«И было в те дни, пришел Иисус из Назарета Галилейского и крестился от Иоанна в Иордане» (Мк. 1, 9).
Для безгрешного Богочеловека Крещение — снисхождение, для людей крещение — начало восхождения ко Христу. Когда душ принимает чистый человек, он освежается. Когда душ принимает грязный человек, ему важно совсем другое.
Что же, в конце концов, меняется от Христа? Какая разница? Златоуст, комментируя рассказ о крещении Иисуса, вворачивает красивую симметрию: «Не чистота крестящего, но сила крестившегося» привлекает Духа Святого.
Дальше Златоуст обрушивается на тех, кто и после крещения спокойно грешит. Меняется, может быть, лишь одно: человек обретает свободу грешить, ошибаться, гадить.
До этого человек гадил просто потому, что человек был гадом, после Христа отрицать свободу, вольность (точнее, произвольность) греха — самый тяжкий грех.

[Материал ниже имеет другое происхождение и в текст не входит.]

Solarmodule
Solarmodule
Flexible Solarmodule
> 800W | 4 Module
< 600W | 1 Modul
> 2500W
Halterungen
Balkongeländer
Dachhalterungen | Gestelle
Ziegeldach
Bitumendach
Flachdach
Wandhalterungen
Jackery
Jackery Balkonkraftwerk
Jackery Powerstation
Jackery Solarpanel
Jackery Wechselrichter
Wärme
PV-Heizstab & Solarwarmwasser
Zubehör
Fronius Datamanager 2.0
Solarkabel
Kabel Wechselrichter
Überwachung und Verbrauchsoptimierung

До Христа чистота — чудо, исключение, извращение. Кстати, бесполезное. Какой мне толк от чужой чистоты, когда и своя-то мне ни к чему? Чистым может быть и топор палача, и труп. Иисус — и чист, и властен, но чистота Его не имеет абсолютно никакого значения (в отличие от чистоты у людей). В Нём важна сила, сила, делающая меня свободным. Во Христе (не после Христа, можно ведь быть после Христа, но вне Его) я отвечаю за свой выбор.

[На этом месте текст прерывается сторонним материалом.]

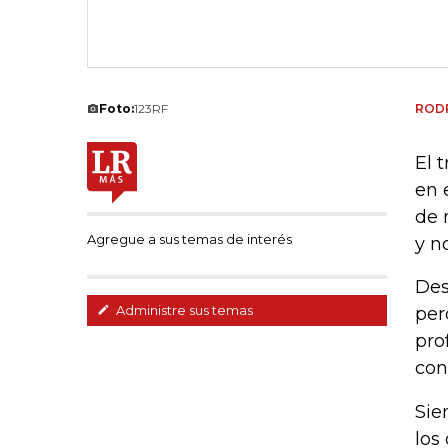
Foto:
123RF
RODR
El 
en 
de 
Agregue a sus temas de interés
y n
Des
Administre sus temas
per
pro
con
Sie
los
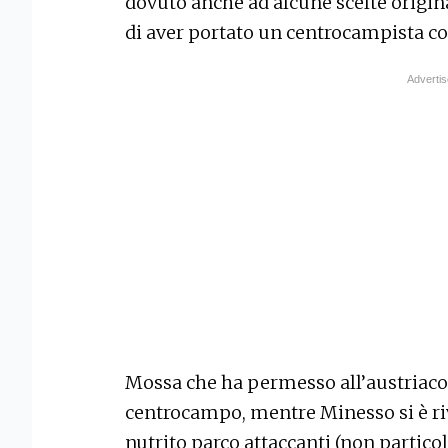
dovuto anche ad alcune scelte origina
di aver portato un centrocampista com
Mossa che ha permesso all’austriaco
centrocampo, mentre Minesso si è riv
nutrito parco attaccanti (non particol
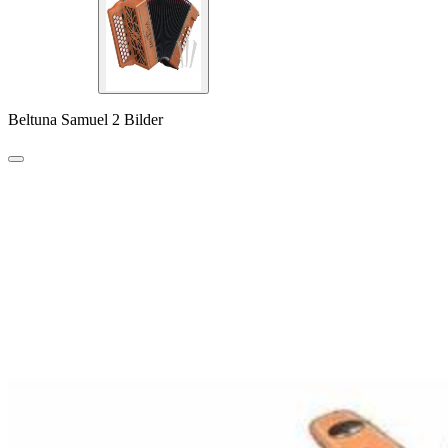
Beltuna Samuel 2 Bilder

Это не чудо, это возвращение к моей настоящей природе, которая отличается от природы любого существа тем, что в ней не все детерминировано. Поэтому Златоуст тут же говорит о том, что человек, принимающий Духа Христова, выше ангелов, человек сын Божий. Человек настолько же выше ангелов, насколько видимая свобода выше невидимой. Видим и свободен! Человек — воплощённая свобода, двуногая и с аппендиксом. Дело за малым: чтобы свобода не покрывалась пылью и грязью. Вот тут и появляется Христос и показывает пример.